Organic cotton farming methods benefit farmers and their communities by:
-preventing and reducing farmer debt -improving food stability for farmers as a result of crop rotation –preventing pollution of the water table –and preventing potentially fatal pesticide poisoning of farmers and their families


http://www.youtube.com/watch?v=nlSQevNPBd4&NR=1


Worldwide Cotton Production




Current Retail Situation---------

As people become more conscious of organic vegetable farming, it is important for them to consider organic cotton as well.

On Wednesday I went to the Mall of America in search of an organic cotton t-shirt. Most sales associates understood the question, thought for a moment, before telling me they didn’t have anything that was labeled as organic cotton. Macy’s advised me to return next month when they would have a special Earth Day display.
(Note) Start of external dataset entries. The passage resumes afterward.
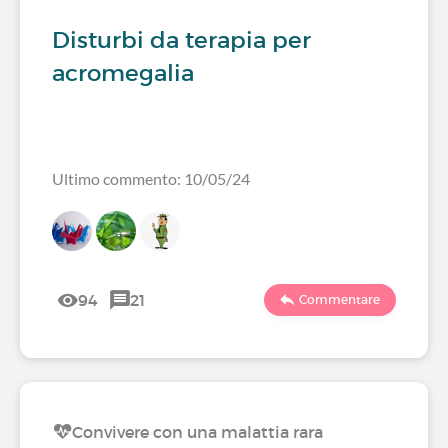
Disturbi da terapia per
acromegalia
Ultimo commento: 10/05/24
94
21
Commentare
Convivere con una malattia rara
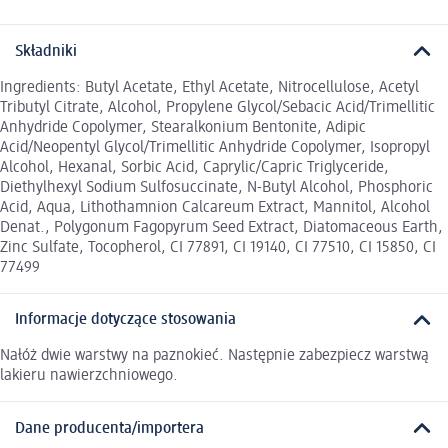
Składniki
Ingredients: Butyl Acetate, Ethyl Acetate, Nitrocellulose, Acetyl
Tributyl Citrate, Alcohol, Propylene Glycol/Sebacic Acid/Trimellitic
Anhydride Copolymer, Stearalkonium Bentonite, Adipic
Acid/Neopentyl Glycol/Trimellitic Anhydride Copolymer, Isopropyl
Alcohol, Hexanal, Sorbic Acid, Caprylic/Capric Triglyceride,
Diethylhexyl Sodium Sulfosuccinate, N-Butyl Alcohol, Phosphoric
Acid, Aqua, Lithothamnion Calcareum Extract, Mannitol, Alcohol
Denat., Polygonum Fagopyrum Seed Extract, Diatomaceous Earth,
Zinc Sulfate, Tocopherol, CI 77891, CI 19140, CI 77510, CI 15850, CI
77499
Informacje dotyczące stosowania
Nałóż dwie warstwy na paznokieć. Następnie zabezpiecz warstwą
lakieru nawierzchniowego.
Dane producenta/importera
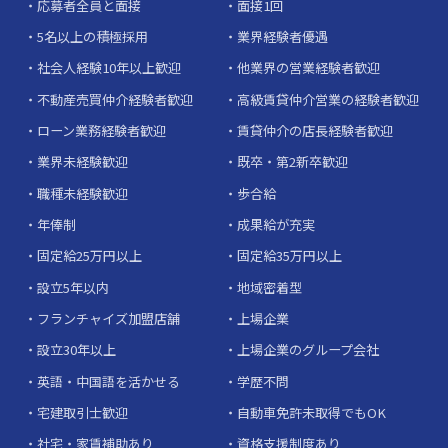
応募者全員と面接
面接1回
5名以上の積極採用
業界経験者優遇
社会人経験10年以上歓迎
他業界の営業経験者歓迎
不動産売買仲介経験者歓迎
高級賃貸仲介営業の経験者歓迎
ローン業務経験者歓迎
賃貸仲介の店長経験者歓迎
業界未経験歓迎
既卒・第2新卒歓迎
職種未経験歓迎
歩合給
年俸制
成果給が充実
固定給25万円以上
固定給35万円以上
設立5年以内
地域密着型
フランチャイズ加盟店舗
上場企業
設立30年以上
上場企業のグループ会社
英語・中国語を活かせる
学歴不問
宅建取引士歓迎
自動車免許未取得でもOK
社宅・家賃補助あり
資格支援制度あり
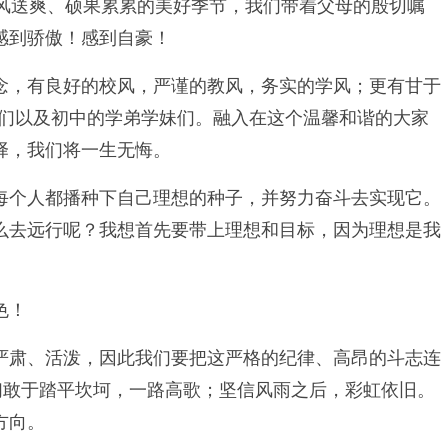
风送爽、硕果累累的美好季节，我们带着父母的殷切嘱
感到骄傲！感到自豪！
念，有良好的校风，严谨的教风，务实的学风；更有甘于
姐们以及初中的学弟学妹们。融入在这个温馨和谐的大家
择，我们将一生无悔。
每个人都播种下自己理想的种子，并努力奋斗去实现它。
么去远行呢？我想首先要带上理想和目标，因为理想是我
色！
严肃、活泼，因此我们要把这严格的纪律、高昂的斗志连
们敢于踏平坎坷，一路高歌；坚信风雨之后，彩虹依旧。
方向。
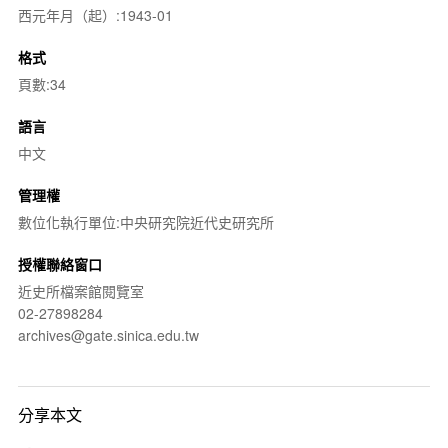
西元年月（起）:1943-01
格式
頁數:34
語言
中文
管理權
數位化執行單位:中央研究院近代史研究所
授權聯絡窗口
近史所檔案館閱覽室
02-27898284
archives@gate.sinica.edu.tw
分享本文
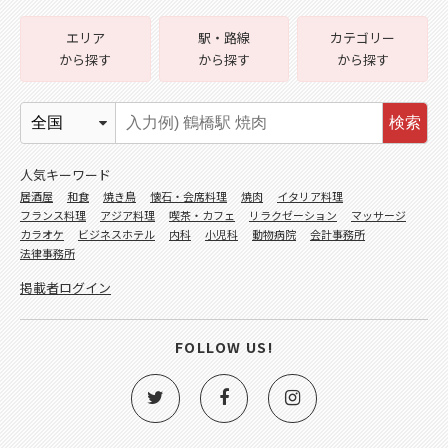
エリア
駅・路線
カテゴリー
から探す
から探す
から探す
検索
人気キーワード
居酒屋
和食
焼き鳥
懐石・会席料理
焼肉
イタリア料理
フランス料理
アジア料理
喫茶・カフェ
リラクゼーション
マッサージ
カラオケ
ビジネスホテル
内科
小児科
動物病院
会計事務所
法律事務所
掲載者ログイン
FOLLOW US!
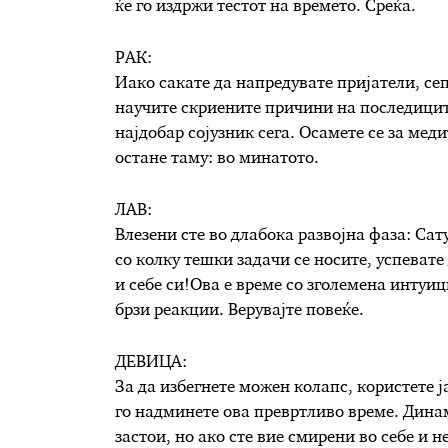
ќе го издржи тестот на времето. Среќа.
РАК:
Иако сакате да напредувате пријатели, сепа
научите скриените причини на последиците
најдобар сојузник сега. Осамете се за мед
остане таму: во минатото.
ЛАВ:
Влезени сте во длабока развојна фаза: Сат
со колку тешки задачи се носите, успевате 
и себе си!Ова е време со зголемена интуиц
брзи реакции. Верувајте повеќе.
ДЕВИЦА:
За да избегнете можен колапс, користете ј
го надминете ова превртливо време. Дина
застои, но ако сте вие смирени во себе и н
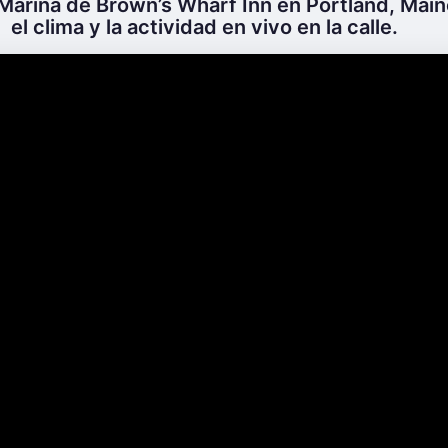
 Marina de Brown’s Wharf Inn en Portland, Main
el clima y la actividad en vivo en la calle.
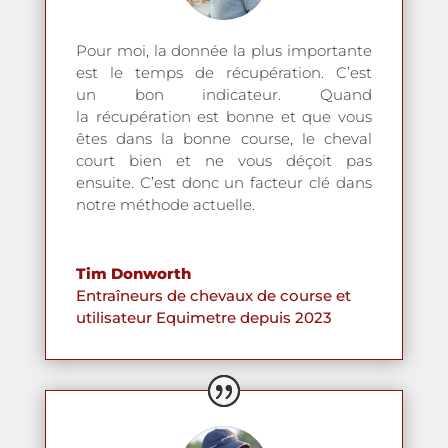
Pour moi, la donnée la plus importante
est le temps de récupération. C’est
un bon indicateur. Quand
la récupération est bonne et que vous
êtes dans la bonne course, le cheval
court bien et ne vous déçoit pas
ensuite. C’est donc un facteur clé dans
notre méthode actuelle.
Tim Donworth
Entraîneurs de chevaux de course et
utilisateur Equimetre depuis 2023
H&M was the only store where I found a significant number of organic items. There were organic cotton products found throughout the store, clearly marked with a special tag reading either Organic Cotton or Organic Cotton Blend. H&M is a member of the organization Organic Exchange which is establishing worldwide networks to expand production of organic cotton. They have a goal of increasing the amount of certified organic land farmed for fiber production by 50% per year.

The United Nations named 2009 the International Year of Natural Fibers.

Cotton is the most popular natural fiber in the world, it is also the most pesticide dependent crop, making the switch to organic cotton not just desirable, but vital. Organic cotton production is rising every year, but without consumers increasingly demanding organic products, and demanding that what they are buying does not alter or cause harm to the environment, the industry lacks incentive for change.